[GIVEN DATA]

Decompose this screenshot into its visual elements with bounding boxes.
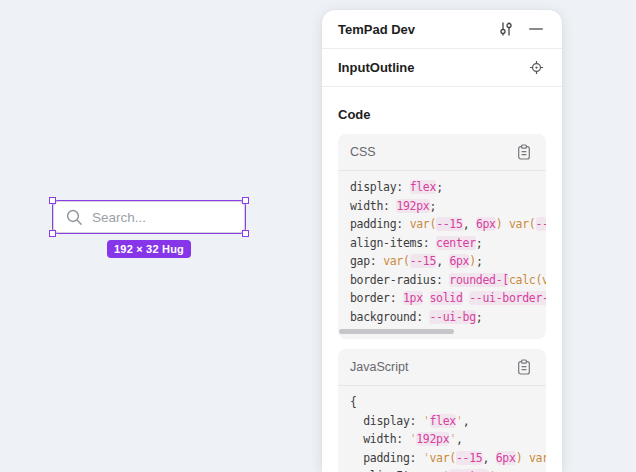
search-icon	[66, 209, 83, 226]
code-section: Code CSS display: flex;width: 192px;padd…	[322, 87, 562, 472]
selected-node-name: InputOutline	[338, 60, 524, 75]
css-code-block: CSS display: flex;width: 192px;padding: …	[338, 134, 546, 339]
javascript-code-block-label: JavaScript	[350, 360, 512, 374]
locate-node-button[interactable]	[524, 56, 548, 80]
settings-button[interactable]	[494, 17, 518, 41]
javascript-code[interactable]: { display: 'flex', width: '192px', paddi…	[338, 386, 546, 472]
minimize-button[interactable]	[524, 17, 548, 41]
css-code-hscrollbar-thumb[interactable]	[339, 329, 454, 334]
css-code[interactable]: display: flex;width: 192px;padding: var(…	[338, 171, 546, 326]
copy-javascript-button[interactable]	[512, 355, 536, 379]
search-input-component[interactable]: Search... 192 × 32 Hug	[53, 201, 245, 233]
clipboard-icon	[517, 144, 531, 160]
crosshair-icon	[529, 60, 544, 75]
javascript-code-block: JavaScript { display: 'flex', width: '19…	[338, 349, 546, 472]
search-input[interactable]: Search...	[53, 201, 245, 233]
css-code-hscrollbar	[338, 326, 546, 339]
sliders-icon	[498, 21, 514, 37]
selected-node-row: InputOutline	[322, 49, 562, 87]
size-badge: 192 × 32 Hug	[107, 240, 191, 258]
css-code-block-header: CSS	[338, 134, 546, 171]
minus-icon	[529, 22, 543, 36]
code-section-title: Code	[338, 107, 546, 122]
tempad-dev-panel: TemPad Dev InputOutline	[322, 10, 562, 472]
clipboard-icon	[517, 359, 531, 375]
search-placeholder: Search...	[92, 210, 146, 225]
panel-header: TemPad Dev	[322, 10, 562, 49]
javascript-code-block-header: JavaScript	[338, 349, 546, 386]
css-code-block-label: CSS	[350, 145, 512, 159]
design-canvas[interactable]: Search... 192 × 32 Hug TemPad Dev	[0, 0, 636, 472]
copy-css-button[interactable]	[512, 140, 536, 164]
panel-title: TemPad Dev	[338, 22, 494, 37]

[/GIVEN DATA]
[GIVEN DATA]

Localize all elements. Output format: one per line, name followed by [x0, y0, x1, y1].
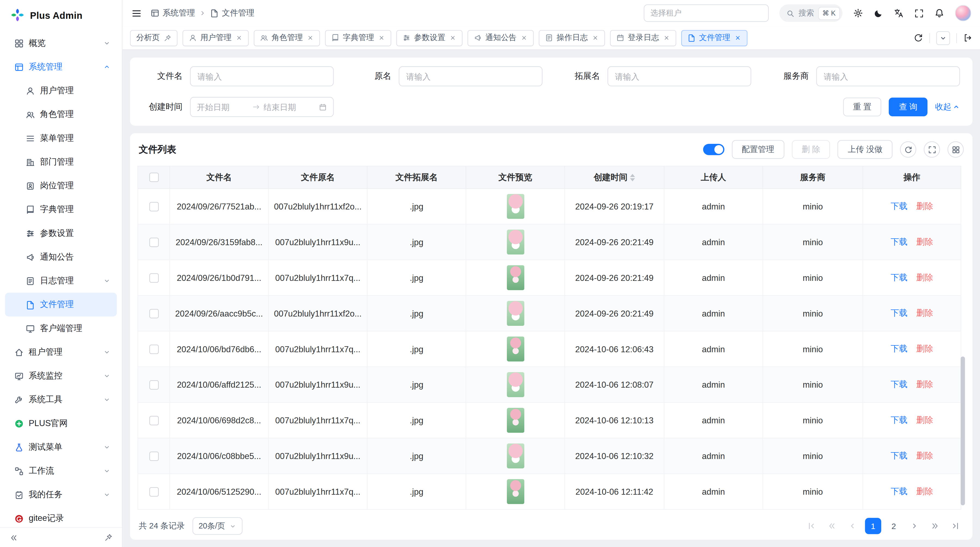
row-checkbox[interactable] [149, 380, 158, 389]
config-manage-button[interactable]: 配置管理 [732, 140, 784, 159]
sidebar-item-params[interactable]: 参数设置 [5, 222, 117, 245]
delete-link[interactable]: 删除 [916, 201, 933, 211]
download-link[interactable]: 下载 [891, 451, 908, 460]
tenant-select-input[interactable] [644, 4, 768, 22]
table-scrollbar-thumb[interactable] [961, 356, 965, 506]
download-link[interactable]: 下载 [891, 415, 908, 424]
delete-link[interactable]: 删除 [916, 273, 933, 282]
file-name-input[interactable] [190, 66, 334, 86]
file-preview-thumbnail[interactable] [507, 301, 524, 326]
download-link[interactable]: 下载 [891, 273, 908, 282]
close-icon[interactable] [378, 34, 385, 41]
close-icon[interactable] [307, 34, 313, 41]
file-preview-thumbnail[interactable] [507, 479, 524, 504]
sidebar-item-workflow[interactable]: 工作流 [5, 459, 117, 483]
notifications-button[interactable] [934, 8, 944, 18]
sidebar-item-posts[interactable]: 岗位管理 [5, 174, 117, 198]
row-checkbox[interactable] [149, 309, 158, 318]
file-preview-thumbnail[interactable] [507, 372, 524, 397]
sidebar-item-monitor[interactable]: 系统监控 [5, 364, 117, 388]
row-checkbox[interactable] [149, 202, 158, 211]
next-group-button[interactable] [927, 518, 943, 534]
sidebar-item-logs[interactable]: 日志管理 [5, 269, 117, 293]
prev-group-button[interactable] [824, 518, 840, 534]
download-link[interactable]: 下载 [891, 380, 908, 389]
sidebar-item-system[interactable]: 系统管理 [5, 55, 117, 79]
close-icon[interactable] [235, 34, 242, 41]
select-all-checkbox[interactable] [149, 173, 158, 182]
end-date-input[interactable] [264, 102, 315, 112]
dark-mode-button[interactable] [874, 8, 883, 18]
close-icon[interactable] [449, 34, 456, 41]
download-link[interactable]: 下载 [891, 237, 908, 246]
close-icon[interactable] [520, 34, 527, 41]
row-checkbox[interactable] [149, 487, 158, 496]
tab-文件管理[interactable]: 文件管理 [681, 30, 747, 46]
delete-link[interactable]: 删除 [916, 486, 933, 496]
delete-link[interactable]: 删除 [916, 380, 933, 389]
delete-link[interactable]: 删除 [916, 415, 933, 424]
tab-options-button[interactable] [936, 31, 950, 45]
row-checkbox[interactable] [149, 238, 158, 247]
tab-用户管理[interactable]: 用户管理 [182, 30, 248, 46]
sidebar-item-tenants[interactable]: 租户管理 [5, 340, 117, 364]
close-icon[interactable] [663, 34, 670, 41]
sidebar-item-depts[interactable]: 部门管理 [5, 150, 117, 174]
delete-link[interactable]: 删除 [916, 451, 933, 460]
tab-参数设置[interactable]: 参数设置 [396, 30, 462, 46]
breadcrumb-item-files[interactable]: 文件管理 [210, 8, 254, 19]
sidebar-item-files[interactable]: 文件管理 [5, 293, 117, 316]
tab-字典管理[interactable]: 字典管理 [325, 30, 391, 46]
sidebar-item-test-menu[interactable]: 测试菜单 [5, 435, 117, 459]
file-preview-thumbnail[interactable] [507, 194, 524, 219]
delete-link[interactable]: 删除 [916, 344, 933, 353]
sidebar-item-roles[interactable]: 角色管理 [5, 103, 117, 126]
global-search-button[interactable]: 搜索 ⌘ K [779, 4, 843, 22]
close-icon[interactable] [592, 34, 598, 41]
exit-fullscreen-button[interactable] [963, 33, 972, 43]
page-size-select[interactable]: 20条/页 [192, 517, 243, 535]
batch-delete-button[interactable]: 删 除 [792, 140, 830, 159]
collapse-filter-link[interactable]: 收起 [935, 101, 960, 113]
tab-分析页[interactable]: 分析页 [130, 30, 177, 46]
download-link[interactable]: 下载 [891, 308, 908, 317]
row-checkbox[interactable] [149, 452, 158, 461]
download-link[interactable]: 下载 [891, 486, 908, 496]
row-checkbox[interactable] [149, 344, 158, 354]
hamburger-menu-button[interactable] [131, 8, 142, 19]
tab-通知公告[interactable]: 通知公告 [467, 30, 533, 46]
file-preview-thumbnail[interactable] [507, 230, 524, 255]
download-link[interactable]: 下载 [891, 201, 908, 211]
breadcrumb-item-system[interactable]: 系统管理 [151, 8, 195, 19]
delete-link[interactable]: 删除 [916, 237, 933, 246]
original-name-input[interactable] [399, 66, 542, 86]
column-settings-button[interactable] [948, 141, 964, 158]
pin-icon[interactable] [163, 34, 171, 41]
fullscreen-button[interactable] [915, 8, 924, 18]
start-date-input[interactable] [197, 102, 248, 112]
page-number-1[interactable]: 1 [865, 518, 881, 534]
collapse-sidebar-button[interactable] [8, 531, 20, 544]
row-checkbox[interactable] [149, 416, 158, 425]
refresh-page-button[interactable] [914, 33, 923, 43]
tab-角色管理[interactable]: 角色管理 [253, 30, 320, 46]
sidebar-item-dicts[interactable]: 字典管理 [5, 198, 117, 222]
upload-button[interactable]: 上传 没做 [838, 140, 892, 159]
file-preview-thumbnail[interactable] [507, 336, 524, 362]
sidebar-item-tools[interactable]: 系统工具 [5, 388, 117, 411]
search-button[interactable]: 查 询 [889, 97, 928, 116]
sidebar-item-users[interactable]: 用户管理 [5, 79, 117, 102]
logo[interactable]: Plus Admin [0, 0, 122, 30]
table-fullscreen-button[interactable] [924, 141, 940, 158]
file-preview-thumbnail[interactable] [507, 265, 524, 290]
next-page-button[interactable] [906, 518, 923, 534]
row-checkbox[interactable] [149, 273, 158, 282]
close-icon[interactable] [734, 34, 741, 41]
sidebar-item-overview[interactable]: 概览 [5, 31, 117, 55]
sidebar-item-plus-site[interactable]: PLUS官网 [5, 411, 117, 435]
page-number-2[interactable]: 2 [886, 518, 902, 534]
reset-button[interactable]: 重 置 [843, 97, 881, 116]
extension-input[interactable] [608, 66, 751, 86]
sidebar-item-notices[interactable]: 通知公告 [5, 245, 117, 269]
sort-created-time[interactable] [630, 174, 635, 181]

[/GIVEN DATA]

**EXERCISE:** Search the entries above for the string "next", and report each line where it occurs.

**YOUR SOLUTION:**
next-group-button[interactable] [927, 518, 943, 534]
next-page-button[interactable] [906, 518, 923, 534]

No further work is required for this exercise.